Stored records:
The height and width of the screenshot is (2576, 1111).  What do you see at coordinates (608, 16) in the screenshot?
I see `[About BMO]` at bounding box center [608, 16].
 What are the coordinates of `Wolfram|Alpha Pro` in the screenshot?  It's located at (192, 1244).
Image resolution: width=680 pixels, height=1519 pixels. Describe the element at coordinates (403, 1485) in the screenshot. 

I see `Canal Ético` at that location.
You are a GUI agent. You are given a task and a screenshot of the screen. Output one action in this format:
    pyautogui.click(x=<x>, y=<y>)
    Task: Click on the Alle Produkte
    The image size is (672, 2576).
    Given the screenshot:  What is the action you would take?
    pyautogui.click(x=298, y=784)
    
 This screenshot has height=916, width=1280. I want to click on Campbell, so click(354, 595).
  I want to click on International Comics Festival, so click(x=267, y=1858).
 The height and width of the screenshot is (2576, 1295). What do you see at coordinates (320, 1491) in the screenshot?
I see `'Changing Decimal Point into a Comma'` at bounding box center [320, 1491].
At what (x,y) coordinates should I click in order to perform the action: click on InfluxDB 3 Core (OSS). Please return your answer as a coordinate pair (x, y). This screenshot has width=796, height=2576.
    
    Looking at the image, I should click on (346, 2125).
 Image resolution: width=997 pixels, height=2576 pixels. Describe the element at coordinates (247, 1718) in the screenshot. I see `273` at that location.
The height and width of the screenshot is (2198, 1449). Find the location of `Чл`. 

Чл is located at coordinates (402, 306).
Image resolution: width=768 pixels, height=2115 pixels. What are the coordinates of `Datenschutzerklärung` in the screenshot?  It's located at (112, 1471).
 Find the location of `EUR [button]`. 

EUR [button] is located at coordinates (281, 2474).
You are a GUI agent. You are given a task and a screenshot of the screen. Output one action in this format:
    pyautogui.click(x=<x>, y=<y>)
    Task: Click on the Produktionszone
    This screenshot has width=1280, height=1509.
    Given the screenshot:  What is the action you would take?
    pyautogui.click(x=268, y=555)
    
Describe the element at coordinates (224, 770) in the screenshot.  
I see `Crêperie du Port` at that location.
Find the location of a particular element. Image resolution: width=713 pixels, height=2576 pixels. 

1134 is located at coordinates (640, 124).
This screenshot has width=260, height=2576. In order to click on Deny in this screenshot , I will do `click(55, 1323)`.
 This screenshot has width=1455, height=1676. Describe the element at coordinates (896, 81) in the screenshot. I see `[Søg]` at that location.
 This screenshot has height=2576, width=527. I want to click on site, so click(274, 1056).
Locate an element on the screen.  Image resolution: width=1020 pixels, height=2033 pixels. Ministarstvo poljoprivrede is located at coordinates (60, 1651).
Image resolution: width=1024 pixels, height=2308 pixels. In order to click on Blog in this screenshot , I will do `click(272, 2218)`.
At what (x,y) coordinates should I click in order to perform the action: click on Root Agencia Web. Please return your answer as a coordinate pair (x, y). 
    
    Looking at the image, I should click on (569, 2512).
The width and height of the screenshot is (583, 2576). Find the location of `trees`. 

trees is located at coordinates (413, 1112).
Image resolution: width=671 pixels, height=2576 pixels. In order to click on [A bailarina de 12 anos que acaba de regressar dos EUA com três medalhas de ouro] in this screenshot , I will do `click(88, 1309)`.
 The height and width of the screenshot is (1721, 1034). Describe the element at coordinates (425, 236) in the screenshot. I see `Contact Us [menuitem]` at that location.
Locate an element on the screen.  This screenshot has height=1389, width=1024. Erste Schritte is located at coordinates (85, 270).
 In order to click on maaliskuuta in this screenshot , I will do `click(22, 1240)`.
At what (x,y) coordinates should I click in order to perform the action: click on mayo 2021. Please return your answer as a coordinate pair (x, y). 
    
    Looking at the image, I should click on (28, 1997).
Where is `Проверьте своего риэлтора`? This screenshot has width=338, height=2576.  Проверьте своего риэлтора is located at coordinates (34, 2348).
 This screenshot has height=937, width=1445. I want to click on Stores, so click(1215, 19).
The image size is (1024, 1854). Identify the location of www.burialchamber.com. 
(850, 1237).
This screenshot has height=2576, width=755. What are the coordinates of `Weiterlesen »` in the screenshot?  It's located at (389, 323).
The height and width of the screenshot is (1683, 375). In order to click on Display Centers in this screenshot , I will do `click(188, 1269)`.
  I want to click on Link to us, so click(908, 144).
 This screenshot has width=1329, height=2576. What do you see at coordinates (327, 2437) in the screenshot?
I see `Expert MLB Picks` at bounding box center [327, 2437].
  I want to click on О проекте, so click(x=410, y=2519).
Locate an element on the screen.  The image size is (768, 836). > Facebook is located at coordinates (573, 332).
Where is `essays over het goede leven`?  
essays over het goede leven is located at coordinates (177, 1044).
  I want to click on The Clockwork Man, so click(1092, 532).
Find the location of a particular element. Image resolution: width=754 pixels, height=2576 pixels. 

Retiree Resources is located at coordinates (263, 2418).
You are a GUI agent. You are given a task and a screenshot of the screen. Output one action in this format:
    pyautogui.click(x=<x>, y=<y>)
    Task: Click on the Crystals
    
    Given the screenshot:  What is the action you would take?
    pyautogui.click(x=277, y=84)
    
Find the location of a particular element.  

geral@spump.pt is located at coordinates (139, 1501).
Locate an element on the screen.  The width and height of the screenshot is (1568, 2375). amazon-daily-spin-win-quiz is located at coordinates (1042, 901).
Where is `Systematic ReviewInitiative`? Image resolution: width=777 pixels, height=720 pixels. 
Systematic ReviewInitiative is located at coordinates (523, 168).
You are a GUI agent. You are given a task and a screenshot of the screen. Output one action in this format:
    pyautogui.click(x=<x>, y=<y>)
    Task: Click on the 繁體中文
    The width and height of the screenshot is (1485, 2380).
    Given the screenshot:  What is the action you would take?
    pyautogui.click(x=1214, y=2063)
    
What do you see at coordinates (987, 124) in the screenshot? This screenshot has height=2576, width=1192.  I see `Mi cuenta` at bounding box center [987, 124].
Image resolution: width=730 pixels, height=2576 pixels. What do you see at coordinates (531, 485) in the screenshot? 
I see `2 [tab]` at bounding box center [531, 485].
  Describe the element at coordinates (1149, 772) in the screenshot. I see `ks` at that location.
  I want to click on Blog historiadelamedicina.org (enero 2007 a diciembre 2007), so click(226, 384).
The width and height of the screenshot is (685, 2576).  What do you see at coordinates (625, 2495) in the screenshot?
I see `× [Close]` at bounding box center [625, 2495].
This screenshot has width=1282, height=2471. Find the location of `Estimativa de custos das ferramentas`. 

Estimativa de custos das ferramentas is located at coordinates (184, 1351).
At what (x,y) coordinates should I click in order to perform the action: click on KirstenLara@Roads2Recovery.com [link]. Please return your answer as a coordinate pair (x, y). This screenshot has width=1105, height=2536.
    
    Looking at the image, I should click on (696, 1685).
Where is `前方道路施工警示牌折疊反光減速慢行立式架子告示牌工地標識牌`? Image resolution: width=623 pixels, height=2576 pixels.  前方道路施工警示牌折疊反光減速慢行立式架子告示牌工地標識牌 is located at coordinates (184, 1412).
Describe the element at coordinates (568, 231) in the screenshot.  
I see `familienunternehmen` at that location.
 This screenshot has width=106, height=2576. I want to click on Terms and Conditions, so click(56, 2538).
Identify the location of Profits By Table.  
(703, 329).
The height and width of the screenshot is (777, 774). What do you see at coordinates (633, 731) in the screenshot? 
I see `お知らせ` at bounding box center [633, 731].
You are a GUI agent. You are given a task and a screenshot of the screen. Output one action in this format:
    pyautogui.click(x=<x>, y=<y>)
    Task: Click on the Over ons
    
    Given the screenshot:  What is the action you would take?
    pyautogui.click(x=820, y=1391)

* _Task goal_: Write out every entry again, exactly as it appears.

* _Expected answer_:
The height and width of the screenshot is (2576, 1111).  What do you see at coordinates (608, 16) in the screenshot?
I see `[About BMO]` at bounding box center [608, 16].
 What are the coordinates of `Wolfram|Alpha Pro` in the screenshot?  It's located at (192, 1244).
Image resolution: width=680 pixels, height=1519 pixels. Describe the element at coordinates (403, 1485) in the screenshot. 

I see `Canal Ético` at that location.
You are a GUI agent. You are given a task and a screenshot of the screen. Output one action in this format:
    pyautogui.click(x=<x>, y=<y>)
    Task: Click on the Alle Produkte
    The image size is (672, 2576).
    Given the screenshot:  What is the action you would take?
    pyautogui.click(x=298, y=784)
    
 This screenshot has height=916, width=1280. I want to click on Campbell, so click(354, 595).
  I want to click on International Comics Festival, so click(x=267, y=1858).
 The height and width of the screenshot is (2576, 1295). What do you see at coordinates (320, 1491) in the screenshot?
I see `'Changing Decimal Point into a Comma'` at bounding box center [320, 1491].
At what (x,y) coordinates should I click in order to perform the action: click on InfluxDB 3 Core (OSS). Please return your answer as a coordinate pair (x, y). This screenshot has width=796, height=2576.
    
    Looking at the image, I should click on (346, 2125).
 Image resolution: width=997 pixels, height=2576 pixels. Describe the element at coordinates (247, 1718) in the screenshot. I see `273` at that location.
The height and width of the screenshot is (2198, 1449). Find the location of `Чл`. 

Чл is located at coordinates (402, 306).
Image resolution: width=768 pixels, height=2115 pixels. What are the coordinates of `Datenschutzerklärung` in the screenshot?  It's located at (112, 1471).
 Find the location of `EUR [button]`. 

EUR [button] is located at coordinates (281, 2474).
You are a GUI agent. You are given a task and a screenshot of the screen. Output one action in this format:
    pyautogui.click(x=<x>, y=<y>)
    Task: Click on the Produktionszone
    This screenshot has width=1280, height=1509.
    Given the screenshot:  What is the action you would take?
    pyautogui.click(x=268, y=555)
    
Describe the element at coordinates (224, 770) in the screenshot.  
I see `Crêperie du Port` at that location.
Find the location of a particular element. Image resolution: width=713 pixels, height=2576 pixels. 

1134 is located at coordinates (640, 124).
This screenshot has width=260, height=2576. In order to click on Deny in this screenshot , I will do `click(55, 1323)`.
 This screenshot has width=1455, height=1676. Describe the element at coordinates (896, 81) in the screenshot. I see `[Søg]` at that location.
 This screenshot has height=2576, width=527. I want to click on site, so click(274, 1056).
Locate an element on the screen.  Image resolution: width=1020 pixels, height=2033 pixels. Ministarstvo poljoprivrede is located at coordinates (60, 1651).
Image resolution: width=1024 pixels, height=2308 pixels. In order to click on Blog in this screenshot , I will do `click(272, 2218)`.
At what (x,y) coordinates should I click in order to perform the action: click on Root Agencia Web. Please return your answer as a coordinate pair (x, y). 
    
    Looking at the image, I should click on (569, 2512).
The width and height of the screenshot is (583, 2576). Find the location of `trees`. 

trees is located at coordinates (413, 1112).
Image resolution: width=671 pixels, height=2576 pixels. In order to click on [A bailarina de 12 anos que acaba de regressar dos EUA com três medalhas de ouro] in this screenshot , I will do `click(88, 1309)`.
 The height and width of the screenshot is (1721, 1034). Describe the element at coordinates (425, 236) in the screenshot. I see `Contact Us [menuitem]` at that location.
Locate an element on the screen.  This screenshot has height=1389, width=1024. Erste Schritte is located at coordinates (85, 270).
 In order to click on maaliskuuta in this screenshot , I will do `click(22, 1240)`.
At what (x,y) coordinates should I click in order to perform the action: click on mayo 2021. Please return your answer as a coordinate pair (x, y). 
    
    Looking at the image, I should click on (28, 1997).
Where is `Проверьте своего риэлтора`? This screenshot has width=338, height=2576.  Проверьте своего риэлтора is located at coordinates (34, 2348).
 This screenshot has height=937, width=1445. I want to click on Stores, so click(1215, 19).
The image size is (1024, 1854). Identify the location of www.burialchamber.com. 
(850, 1237).
This screenshot has height=2576, width=755. What are the coordinates of `Weiterlesen »` in the screenshot?  It's located at (389, 323).
The height and width of the screenshot is (1683, 375). In order to click on Display Centers in this screenshot , I will do `click(188, 1269)`.
  I want to click on Link to us, so click(908, 144).
 This screenshot has width=1329, height=2576. What do you see at coordinates (327, 2437) in the screenshot?
I see `Expert MLB Picks` at bounding box center [327, 2437].
  I want to click on О проекте, so click(x=410, y=2519).
Locate an element on the screen.  The image size is (768, 836). > Facebook is located at coordinates (573, 332).
Where is `essays over het goede leven`?  
essays over het goede leven is located at coordinates (177, 1044).
  I want to click on The Clockwork Man, so click(1092, 532).
Find the location of a particular element. Image resolution: width=754 pixels, height=2576 pixels. 

Retiree Resources is located at coordinates (263, 2418).
You are a GUI agent. You are given a task and a screenshot of the screen. Output one action in this format:
    pyautogui.click(x=<x>, y=<y>)
    Task: Click on the Crystals
    
    Given the screenshot:  What is the action you would take?
    pyautogui.click(x=277, y=84)
    
Find the location of a particular element.  

geral@spump.pt is located at coordinates (139, 1501).
Locate an element on the screen.  The width and height of the screenshot is (1568, 2375). amazon-daily-spin-win-quiz is located at coordinates (1042, 901).
Where is `Systematic ReviewInitiative`? Image resolution: width=777 pixels, height=720 pixels. 
Systematic ReviewInitiative is located at coordinates (523, 168).
You are a GUI agent. You are given a task and a screenshot of the screen. Output one action in this format:
    pyautogui.click(x=<x>, y=<y>)
    Task: Click on the 繁體中文
    The width and height of the screenshot is (1485, 2380).
    Given the screenshot:  What is the action you would take?
    pyautogui.click(x=1214, y=2063)
    
What do you see at coordinates (987, 124) in the screenshot? This screenshot has height=2576, width=1192.  I see `Mi cuenta` at bounding box center [987, 124].
Image resolution: width=730 pixels, height=2576 pixels. What do you see at coordinates (531, 485) in the screenshot? 
I see `2 [tab]` at bounding box center [531, 485].
  Describe the element at coordinates (1149, 772) in the screenshot. I see `ks` at that location.
  I want to click on Blog historiadelamedicina.org (enero 2007 a diciembre 2007), so click(226, 384).
The width and height of the screenshot is (685, 2576).  What do you see at coordinates (625, 2495) in the screenshot?
I see `× [Close]` at bounding box center [625, 2495].
This screenshot has width=1282, height=2471. Find the location of `Estimativa de custos das ferramentas`. 

Estimativa de custos das ferramentas is located at coordinates (184, 1351).
At what (x,y) coordinates should I click in order to perform the action: click on KirstenLara@Roads2Recovery.com [link]. Please return your answer as a coordinate pair (x, y). This screenshot has width=1105, height=2536.
    
    Looking at the image, I should click on (696, 1685).
Where is `前方道路施工警示牌折疊反光減速慢行立式架子告示牌工地標識牌`? Image resolution: width=623 pixels, height=2576 pixels.  前方道路施工警示牌折疊反光減速慢行立式架子告示牌工地標識牌 is located at coordinates (184, 1412).
Describe the element at coordinates (568, 231) in the screenshot.  
I see `familienunternehmen` at that location.
 This screenshot has width=106, height=2576. I want to click on Terms and Conditions, so click(56, 2538).
Identify the location of Profits By Table.  
(703, 329).
The height and width of the screenshot is (777, 774). What do you see at coordinates (633, 731) in the screenshot? 
I see `お知らせ` at bounding box center [633, 731].
You are a GUI agent. You are given a task and a screenshot of the screen. Output one action in this format:
    pyautogui.click(x=<x>, y=<y>)
    Task: Click on the Over ons
    
    Given the screenshot:  What is the action you would take?
    pyautogui.click(x=820, y=1391)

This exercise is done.